No me contestó y miró al fuego, un momento, luego estiró hacia allá su mano.

–No calienta– dijo y bajo el brazo con desilusión– Supongo que piensa que ha hecho algo bueno, Mary...

Iba a decir algo más, pero se acostó de nuevo. Pareció que le dolió la cabeza.

–Quizá si hizo algo bueno– continúo mirando el techo–  ¿Alguna vez han hecho algo bueno por usted?– me preguntó viéndome a los ojos– Me refiero a algo pensado solo en el beneficio suyo.
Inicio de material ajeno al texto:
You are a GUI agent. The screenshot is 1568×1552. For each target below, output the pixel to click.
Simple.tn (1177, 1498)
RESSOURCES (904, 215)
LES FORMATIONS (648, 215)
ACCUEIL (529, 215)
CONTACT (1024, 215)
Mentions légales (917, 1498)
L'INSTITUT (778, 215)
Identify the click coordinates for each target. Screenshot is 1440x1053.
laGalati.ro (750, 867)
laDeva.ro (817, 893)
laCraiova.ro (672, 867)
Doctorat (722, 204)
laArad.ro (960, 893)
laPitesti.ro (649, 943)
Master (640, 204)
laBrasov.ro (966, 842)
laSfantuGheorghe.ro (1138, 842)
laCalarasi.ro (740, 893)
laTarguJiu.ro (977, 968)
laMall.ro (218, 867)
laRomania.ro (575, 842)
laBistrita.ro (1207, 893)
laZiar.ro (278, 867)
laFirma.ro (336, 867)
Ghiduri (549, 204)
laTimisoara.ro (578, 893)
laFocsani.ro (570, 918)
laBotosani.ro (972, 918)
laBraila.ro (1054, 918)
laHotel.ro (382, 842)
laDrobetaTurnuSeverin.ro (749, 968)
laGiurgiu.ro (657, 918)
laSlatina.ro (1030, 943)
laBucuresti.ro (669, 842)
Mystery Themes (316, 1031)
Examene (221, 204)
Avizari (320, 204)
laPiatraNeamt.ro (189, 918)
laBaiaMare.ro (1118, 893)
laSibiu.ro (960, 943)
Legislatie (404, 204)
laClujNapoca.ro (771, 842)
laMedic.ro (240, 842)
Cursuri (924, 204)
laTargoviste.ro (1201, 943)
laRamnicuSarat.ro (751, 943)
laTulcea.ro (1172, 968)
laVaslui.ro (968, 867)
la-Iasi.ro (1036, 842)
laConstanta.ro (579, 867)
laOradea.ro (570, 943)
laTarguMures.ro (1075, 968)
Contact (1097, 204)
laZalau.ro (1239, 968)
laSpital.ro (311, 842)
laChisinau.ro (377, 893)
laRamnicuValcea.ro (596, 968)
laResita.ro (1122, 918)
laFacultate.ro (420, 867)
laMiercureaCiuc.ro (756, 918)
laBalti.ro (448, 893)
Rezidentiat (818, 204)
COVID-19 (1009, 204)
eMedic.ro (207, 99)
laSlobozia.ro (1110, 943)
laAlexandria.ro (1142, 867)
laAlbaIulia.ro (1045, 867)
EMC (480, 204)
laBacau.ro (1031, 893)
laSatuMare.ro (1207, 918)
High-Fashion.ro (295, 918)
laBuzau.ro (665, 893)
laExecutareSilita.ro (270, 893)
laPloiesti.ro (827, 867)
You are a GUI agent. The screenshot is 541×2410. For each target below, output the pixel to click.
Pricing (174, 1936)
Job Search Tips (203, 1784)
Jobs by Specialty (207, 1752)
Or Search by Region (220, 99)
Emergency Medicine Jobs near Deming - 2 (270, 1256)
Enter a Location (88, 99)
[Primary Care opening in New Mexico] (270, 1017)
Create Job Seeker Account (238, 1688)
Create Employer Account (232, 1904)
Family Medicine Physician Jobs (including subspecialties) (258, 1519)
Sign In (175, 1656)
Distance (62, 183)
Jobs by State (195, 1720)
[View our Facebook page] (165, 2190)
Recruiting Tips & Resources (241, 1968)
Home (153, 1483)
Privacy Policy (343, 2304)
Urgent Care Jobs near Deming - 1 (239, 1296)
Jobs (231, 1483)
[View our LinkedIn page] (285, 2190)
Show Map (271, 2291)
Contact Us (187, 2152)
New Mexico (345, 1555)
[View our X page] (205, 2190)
No me refiero a oírla solo para no sentirse mal por no poder hacer algo bueno. Tampoco a un acto de piedad, que haya hecho sentir mejores personas a quienes se lo ofrecieron. Mucho menos a algo que no los dejara mal ante sus ojos. Dígame Mary ¿Lo han hecho?

Repase mis recuerdos, buscando la respuesta, pero nada vino a mi con la celeridad requerida.

–No se engañe– me dijo– Con toda certeza, nadie ha hecho algo asi, nunca, por usted. No se sienta mal. Muy seguramente, nadie lo haya hecho jamás por otro. Los humanos son, por naturaleza, egoístas. Todos estamos solos.

– Solo– murmuré y baje la cabeza frotando mis brazos, intentando darme calor.

El frío seguía aumentando y al mirar por la ventana, descubrí porque. Estaba nevando. El vidrio se escarchó y los colores de los vidriales se volvieron blancos. Cristales de hielo comenzaron a formar caminos por las paredes y eso me asusto. Me puse de pie y salté por encima de Dai, para poner más madera en la chimenea, descubriendo que era verdad lo él que decía; el fuego no calentaba.

–Es inútil– me dijo y al voltear a verlo, noté que el piso se congelaba.

Mire mis manos y apenas podía mover los dedos. Ya no soportaba el frío y olvidandome de muchas cosas, me acosté junto a él bajo las mantas. Estaba helado, pero no más que la atmósfera en ese lugar.

–¿Qué esta haciendo?– me preguntó cuando me acurruque junto a él.

Hubiera querido responderle, pero no podía articular palabra. Se giró, por completo a mí, viéndome fijamente. Nos quedamos así un rato. Yo temblaba de forma incontrolable. Mis muelas y dientes parecían que se iban a romper de lo violentas que colisionaban. Fue cuando Dai se acercó un poco a mí y eso hizo que el frío disminuyera. Yo hice lo mismo y él volvió a acercarse. Quedamos a pocos centímetros de distancia, entonces el frío perdió fuerza.

–Hace calor– comenté unos minutos después, cuando deje de temblar.

–Un poco– me respondió y tomó mi mano mientras cerraba los ojos.